Katrin durchdachte den Tagesablauf gerne schon in aller Ruhe am Morgen. So konnte sie stets gut in den Tag starten. Sie nahm einen Schluck Kaffee und überlegte gerade, welches Aufgabe sie den Kindern heute als Thema zum Zeichnen vorgeben sollte.

„Ja mein Schatz?“, fragte sie in stiller Vorahnung, dass ihr 11-jähriger Sohn bestimmt wieder eine seiner frühmorgendlichen Weisheiten zum Besten geben würde. Mittlerweile war es 7:00 Uhr vorbei und Luca war aus seinem Zimmer im Stock kommend ganz leise an den Esstisch herangetreten. Er war für sein Alter kognitiv schon weit entwickelt und in der Lage, Ereignisse und Hintergründe zusammenhängend in Verbindung zu bringen. Katrin war immer wieder überrascht, wie sich sein Verstand und seine Auffassungsgabe auch in seiner sprachlichen Kompetenz niederschlugen. Er suchte für jedes Phänomen eine Erklärung. Für jedes Ereignis eine Ursache. Und das nur, um diese Erkenntnis bei passender Gelegenheit an andere weitergeben zu können. Das hatte zwar manchmal auch schon etwas „Neunmalkluges“ an sich, sie freute sich dennoch über seine Entwicklung.

Sie nahm einen weiteren Schluck aus der Kaffeetasse, betrachtete die Eiskristalle, die sich auf den nackten Ästen vor dem Küchenfenster gebildet hatten, und lauschte erwartungsvoll den Ausführungen ihres Sohnes.

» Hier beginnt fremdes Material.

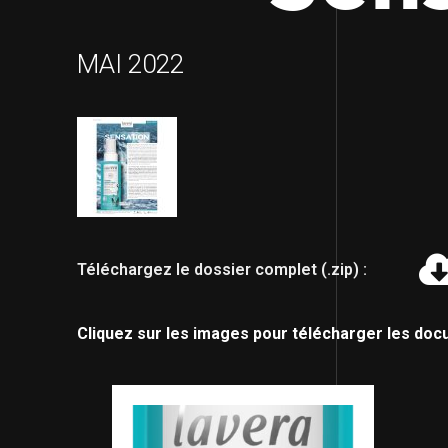
MAI 2022
Téléchargez le dossier complet (.zip) :
Cliquez sur les images pour télécharger les doc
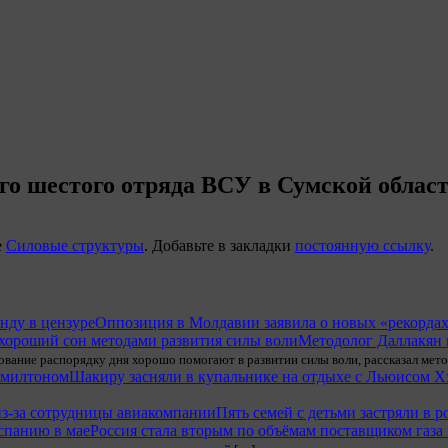
о шестого отряда ВСУ в Сумской облас
е
Силовые структуры
. Добавьте в закладки
постоянную ссылку
.
Оппозиция в Молдавии заявила о новых «рекордах
Методолог Даллакян 
ание распорядку дня хорошо помогают в развитии силы воли, рассказал методо
Шакиру засняли в купальнике на отдыхе с Льюисом 
Пять семей с детьми застряли в 
Россия стала вторым по объёмам поставщиком газа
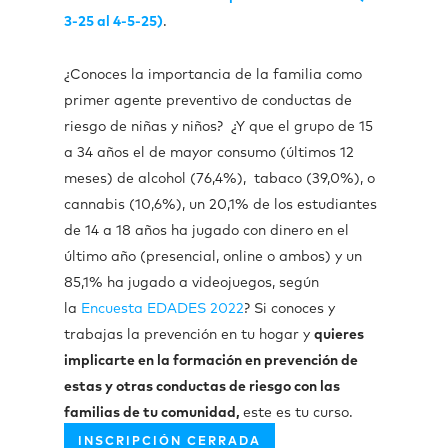
3-25 al 4-5-25)
.
¿Conoces la importancia de la familia como
primer agente preventivo de conductas de
riesgo de niñas y niños? ¿Y que el grupo de 15
a 34 años el de mayor consumo (últimos 12
meses) de alcohol (76,4%), tabaco (39,0%), o
cannabis (10,6%), un 20,1% de los estudiantes
de 14 a 18 años ha jugado con dinero en el
último año (presencial, online o ambos) y un
85,1% ha jugado a videojuegos, según
la
Encuesta EDADES 2022
? Si conoces y
trabajas la prevención en tu hogar y
quieres
implicarte en la formación en prevención de
estas y otras conductas de riesgo con las
familias de tu comunidad,
este es tu curso.
INSCRIPCIÓN CERRADA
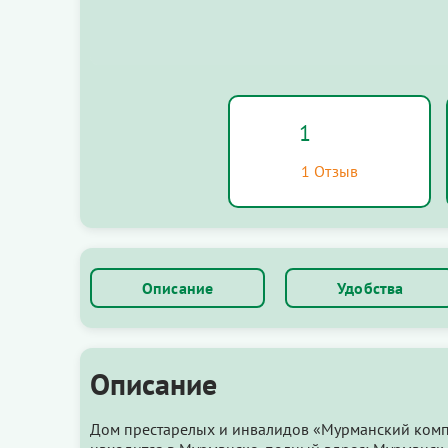
1
1 Отзыв
Описание
Удобства
Описание
Дом престарелых и инвалидов «Мурманский комп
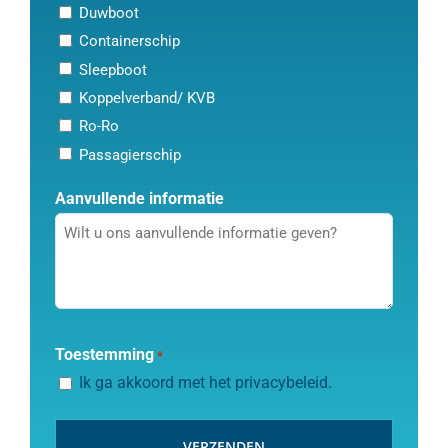
Duwboot
Containerschip
Sleepboot
Koppelverband/ KVB
Ro-Ro
Passagierschip
Aanvullende informatie
CAPTCHA
Toestemming
*
Ik ga akkoord met het
privacybeleid
.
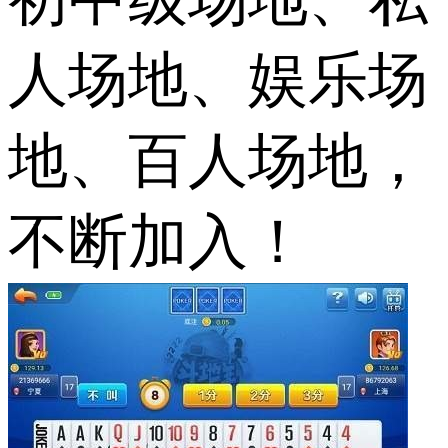
人场地、娱乐场
地、百人场地，
不断加入！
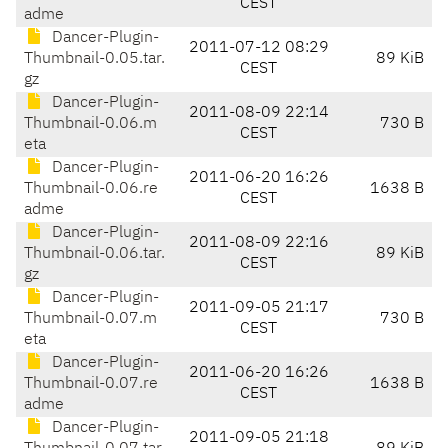
CEST
adme
Dancer-Plugin-
2011-07-12 08:29
Thumbnail-0.05.tar.
89 KiB
CEST
gz
Dancer-Plugin-
2011-08-09 22:14
Thumbnail-0.06.m
730 B
CEST
eta
Dancer-Plugin-
2011-06-20 16:26
Thumbnail-0.06.re
1638 B
CEST
adme
Dancer-Plugin-
2011-08-09 22:16
Thumbnail-0.06.tar.
89 KiB
CEST
gz
Dancer-Plugin-
2011-09-05 21:17
Thumbnail-0.07.m
730 B
CEST
eta
Dancer-Plugin-
2011-06-20 16:26
Thumbnail-0.07.re
1638 B
CEST
adme
Dancer-Plugin-
2011-09-05 21:18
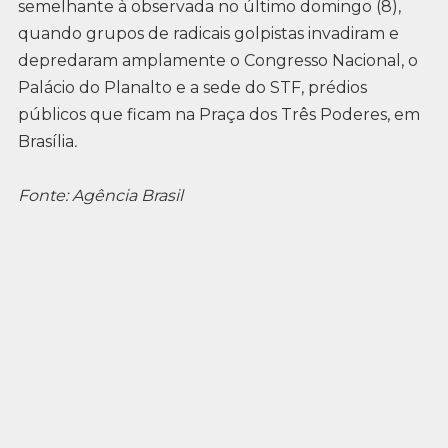
semelhante à observada no último domingo (8),
quando grupos de radicais golpistas invadiram e
depredaram amplamente o Congresso Nacional, o
Palácio do Planalto e a sede do STF, prédios
públicos que ficam na Praça dos Três Poderes, em
Brasília
.
Fonte: Agência Brasil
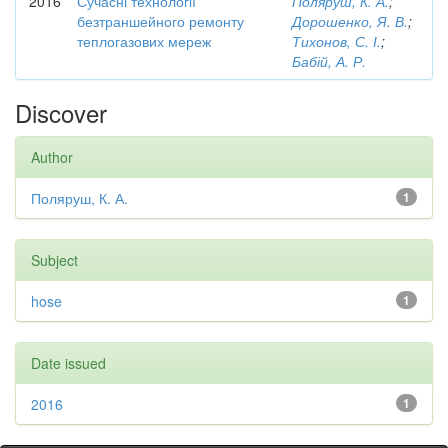
2016
Сучасні технології
Поляруш, К. А.
;
безтраншейного ремонту
Дорошенко, Я. В.
;
теплогазових мереж
Тихонов, С. І.
;
Бабій, А. Р.
Discover
Author
Поляруш, К. А.
1
Subject
hose
1
Date issued
2016
1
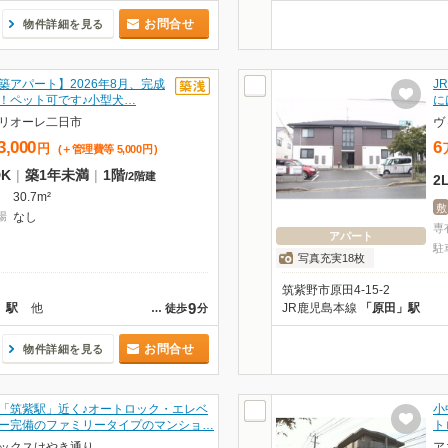
お問合せ
物件詳細を見る
築アパート】2026年8月、完成
J
！ペット可です♪小型犬…
に
リオーレ二日市
ヴ
3,000
6
円
(＋管理費等
5,000
円
)
DK
|
築1年未満
|
1階
/
2階建
2
30.7m²
敷
場
なし
専
アパート
駐
写真充実18枚
筑紫野市原田4-15-2
9
」駅
他
JR鹿児島本線
「原田」駅
…
徒歩
分
お問合せ
物件詳細を見る
「筑紫駅」近く♪オートロック・エレベ
小
ー完備のファミリータイプのマンショ…
ト
ックスけやき通り
ア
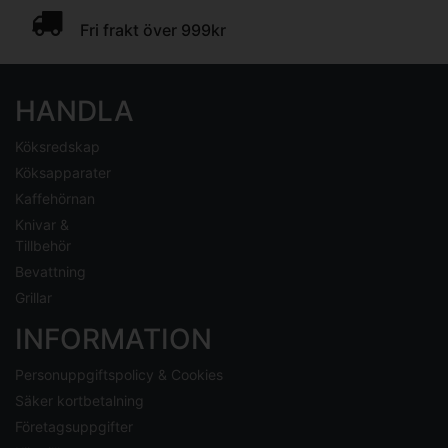
Fri frakt över 999kr
HANDLA
Köksredskap
Köksapparater
Kaffehörnan
Knivar &
Tillbehör
Bevattning
Grillar
INFORMATION
Personuppgiftspolicy & Cookies
Säker kortbetalning
Företagsuppgifter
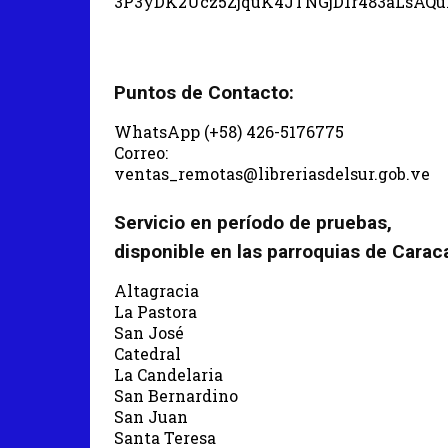
3P3yDK2Ucz5ZjquK4JTNGjD1r483aLsAQ
Puntos de Contacto:
WhatsApp (+58) 426-5176775
Correo:
ventas_remotas@libreriasdelsur.gob.ve
Servicio en período de pruebas,
disponible en las parroquias de Carac
Altagracia
La Pastora
San José
Catedral
La Candelaria
San Bernardino
San Juan
Santa Teresa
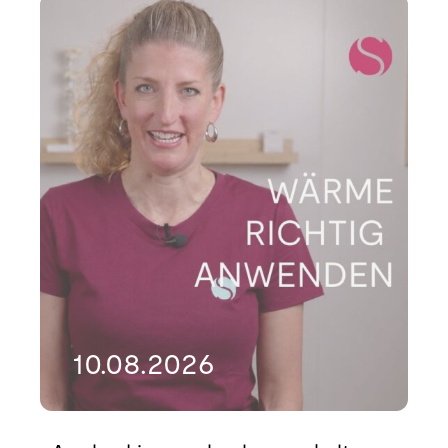
10.08.2026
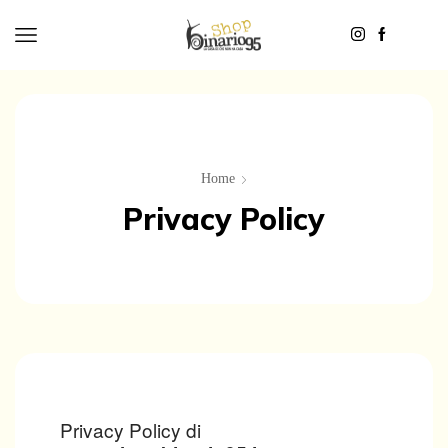
Home
Privacy Policy
Privacy Policy di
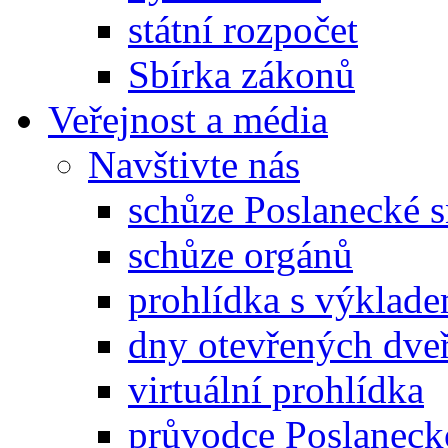
státní rozpočet
Sbírka zákonů
Veřejnost a média
Navštivte nás
schůze Poslanecké
schůze orgánů
prohlídka s výklad
dny otevřených dveř
virtuální prohlídka
průvodce Poslanec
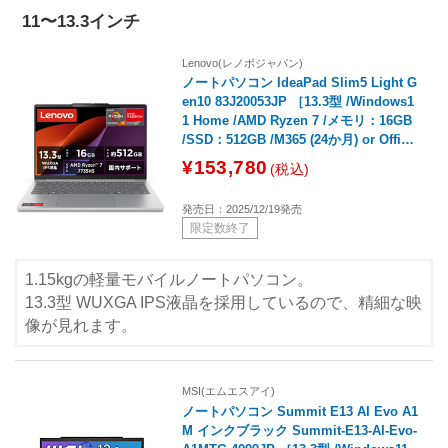
11〜13.3インチ
Lenovo(レノボジャパン)
ノートパソコン IdeaPad Slim5 Light G
en10 83J20053JP ［13.3型 /Windows1
1 Home /AMD Ryzen 7 /メモリ：16GB
/SSD：512GB /M365 (24か月) or Office
選択可能 /日本語版キーボード /2025年1
¥153,780
(税込)
2月モデル］
発売日：2025/12/19発売
限定数終了
1.15kgの軽量モバイルノートパソコン。
13.3型 WUXGA IPS液晶を採用しているので、精細な映
像が見れます。
MSI(エムエスアイ)
ノートパソコン Summit E13 AI Evo A1
M インクブラック Summit-E13-AI-Evo-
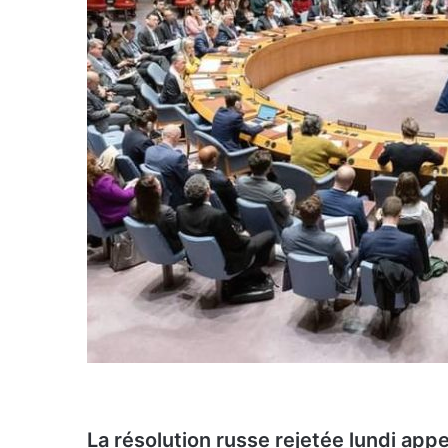
La résolution russe rejetée lundi app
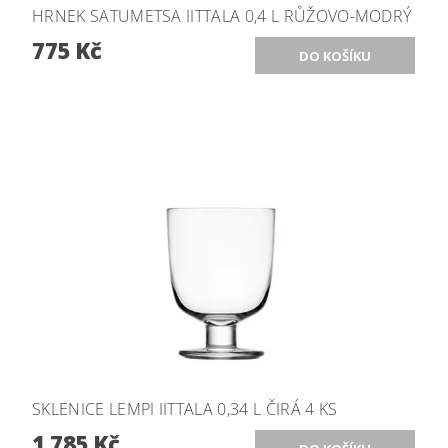
HRNEK SATUMETSA IITTALA 0,4 L RŮŽOVO-MODRÝ
775 Kč
SKLENICE LEMPI IITTALA 0,34 L ČIRÁ 4 KS
1 785 Kč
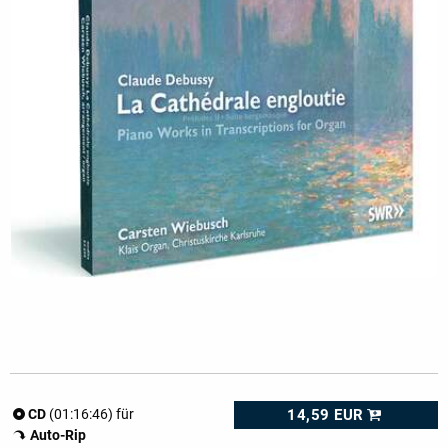
14,59 EUR
CD
(01:16:46) für
Auto-Rip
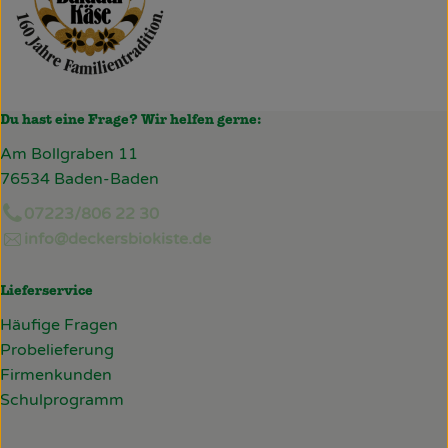
Du hast eine Frage? Wir helfen gerne:
Am Bollgraben 11
76534 Baden-Baden
07223/806 22 30
info@deckersbiokiste.de
Lieferservice
Häufige Fragen
Probelieferung
Firmenkunden
Schulprogramm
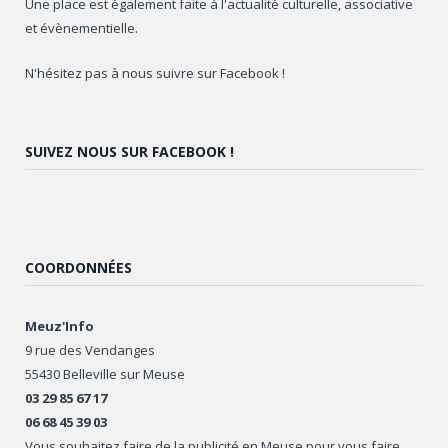
Une place est également faite à l'actualité culturelle, associative
et évènementielle.
N'hésitez pas à nous suivre sur Facebook !
SUIVEZ NOUS SUR FACEBOOK !
COORDONNÉES
Meuz'Info
9 rue des Vendanges
55430 Belleville sur Meuse
03 29 85 67 17
06 68 45 39 03
Vous souhaitez faire de la publicité en Meuse pour vous faire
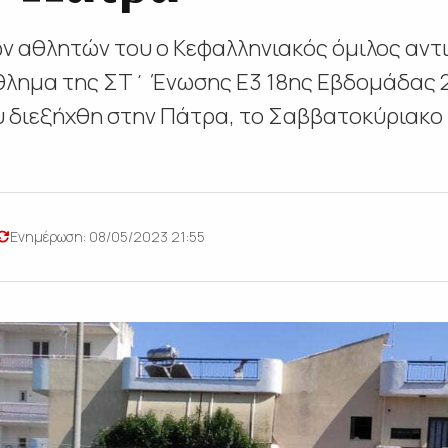
ν αθλητών του ο Κεφαλληνιακός όμιλος αντι
λημα της ΣΤ΄ Ένωσης Ε3 18ης Εβδομάδας 2
υ διεξήχθη στην Πάτρα, το Σαββατοκύριακο 6
Ενημέρωση: 08/05/2023 21:55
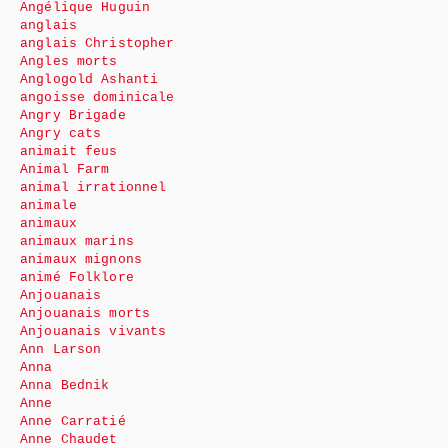
Angélique Huguin
anglais
anglais Christopher
Angles morts
Anglogold Ashanti
angoisse dominicale
Angry Brigade
Angry cats
animait feus
Animal Farm
animal irrationnel
animale
animaux
animaux marins
animaux mignons
animé Folklore
Anjouanais
Anjouanais morts
Anjouanais vivants
Ann Larson
Anna
Anna Bednik
Anne
Anne Carratié
Anne Chaudet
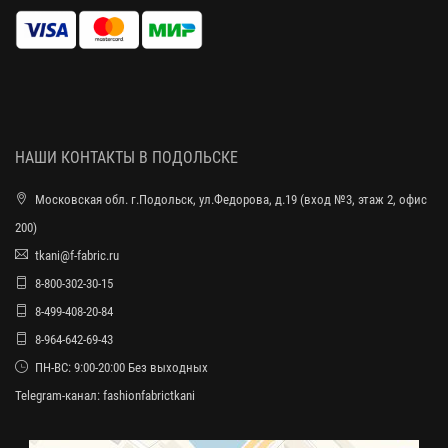
НАШИ КОНТАКТЫ В ПОДОЛЬСКЕ
Московская обл. г.Подольск, ул.Федорова, д.19 (вход №3, этаж 2, офис
200)
tkani@f-fabric.ru
8-800-302-30-15
8-499-408-20-84
8-964-642-69-43
ПН-ВС: 9:00-20:00 Без выходных
Telegram-канал:
fashionfabrictkani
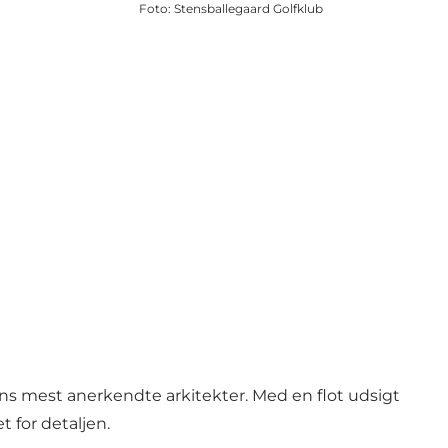
Foto
:
Stensballegaard Golfklub
ns mest anerkendte arkitekter. Med en flot udsigt
t for detaljen.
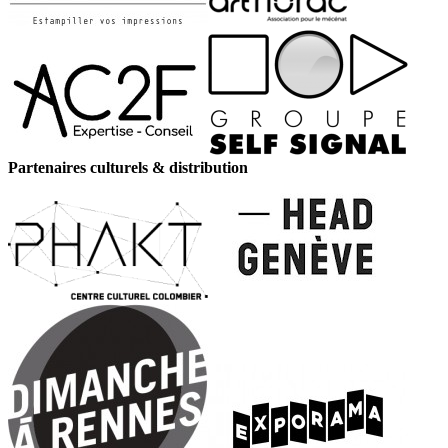
Partenaires culturels & distribution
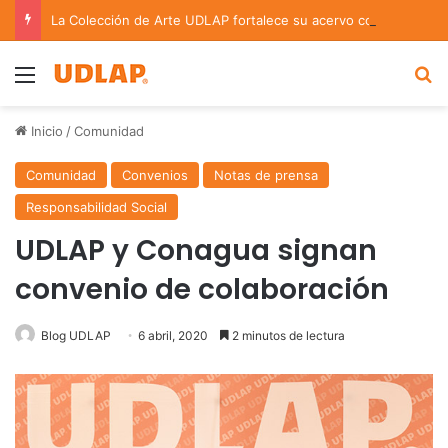
La Colección de Arte UDLAP fortalece su acervo con nuevas obras de artistas emergentes y consolidados
Menu
B
Inicio
/
Comunidad
Comunidad
Convenios
Notas de prensa
Responsabilidad Social
UDLAP y Conagua signan
convenio de colaboración
Blog UDLAP
6 abril, 2020
2 minutos de lectura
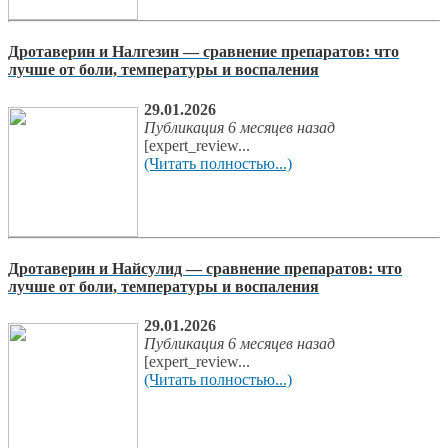
Дротаверин и Налгезин — сравнение препаратов: что
лучше от боли, температуры и воспаления
29.01.2026
Публикация 6 месяцев назад
[expert_review...
(Читать полностью...)
Дротаверин и Найсулид — сравнение препаратов: что
лучше от боли, температуры и воспаления
29.01.2026
Публикация 6 месяцев назад
[expert_review...
(Читать полностью...)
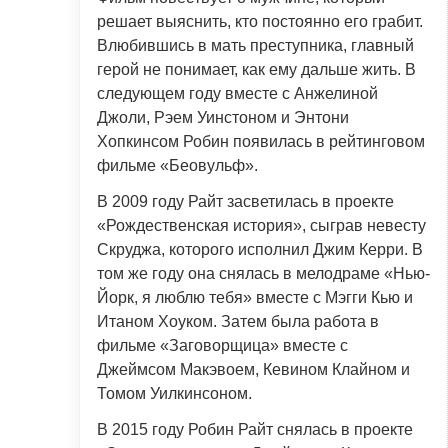
решает выяснить, кто постоянно его грабит.
Влюбившись в мать преступника, главный
герой не понимает, как ему дальше жить. В
следующем году вместе с Анжелиной
Джоли, Рэем Уинстоном и Энтони
Хопкинсом Робин появилась в рейтинговом
фильме «Беовульф».
В 2009 году Райт засветилась в проекте
«Рождественская история», сыграв невесту
Скруджа, которого исполнил Джим Керри. В
том же году она снялась в мелодраме «Нью-
Йорк, я люблю тебя» вместе с Мэгги Кью и
Итаном Хоуком. Затем была работа в
фильме «Заговорщица» вместе с
Джеймсом Макэвоем, Кевином Клайном и
Томом Уилкинсоном.
В 2015 году Робин Райт снялась в проекте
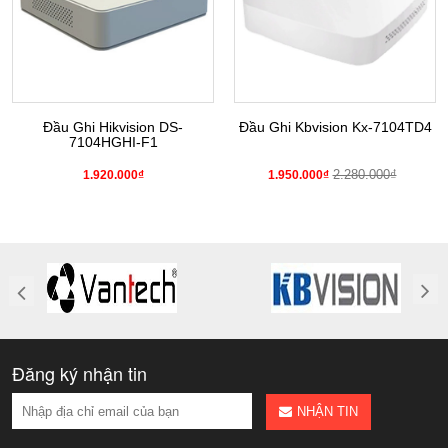
Đầu Ghi Hikvision DS-
Đầu Ghi Kbvision Kx-7104TD4
7104HGHI-F1
2.280.000₫
1.920.000₫
1.950.000₫
Đăng ký nhận tin
NHẬN TIN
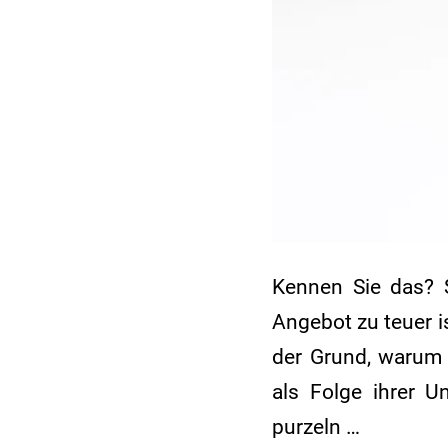
Kennen Sie das? S
Angebot zu teuer i
der Grund, warum 
als Folge ihrer Un
purzeln …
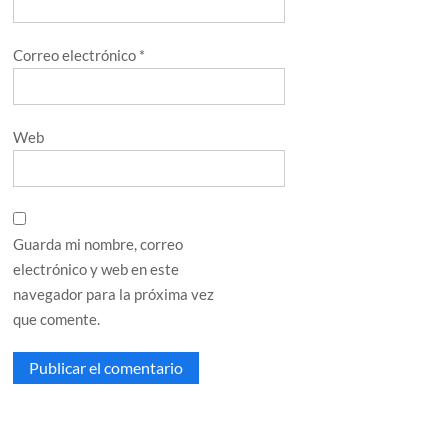
Correo electrónico
*
Web
Guarda mi nombre, correo
electrónico y web en este
navegador para la próxima vez
que comente.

Luca hatte mittlerweile die vorbereitete Schüssel mit den Frühstücksflocken von der Küchenarbeitsplatte geholt und sich ebenfalls an den Tisch gesetzt. Mit fester Stimme verkündete er: „Also, ich denke, in meinem Körper ist immer Sommer.“

Katrin musste unweigerlich schmunzeln. Schon der Gedanke an den Sommer rief Erinnerungen an den letzten Kroatien-Urlaub auf Cres hervor. Es war traumhaft. Sie waren schnorcheln, bauten Sandburgen und ließen sich die Sonne auf den Bauch scheinen. Ganze 10 Tage erfreuten sie sich der schönen, naturbelassenen Schönheit auf der kroatischen Insel.

Das Gluckern der Milch in der Schüssel mit den Frühstücksflocken holte Katrin wieder in die kalte Realität der winterlichen Garten-Landschaft zurück.

„Wie kommst du denn auf die Idee, mein Schatz?“, fragte sie schmunzelnd.

„Naja. Jetzt hat es draußen -5 ° und in meinem Körper hat es 36 °. So heiß ist es bei uns im Sommer. Also muss in meinem Körper Sommer sein. Und wenn ich Fieber habe, ist da sogar Hochsommer in mir.“
Trotz ihrer morgendlichen Müdigkeit war Katrin sofort hellwach und prustete Kaffee quer über den Esstisch. Damit hatte sie nun nicht gerechnet. Sie griff nach einer Serviette, um den Tisch wieder sauber zu machen.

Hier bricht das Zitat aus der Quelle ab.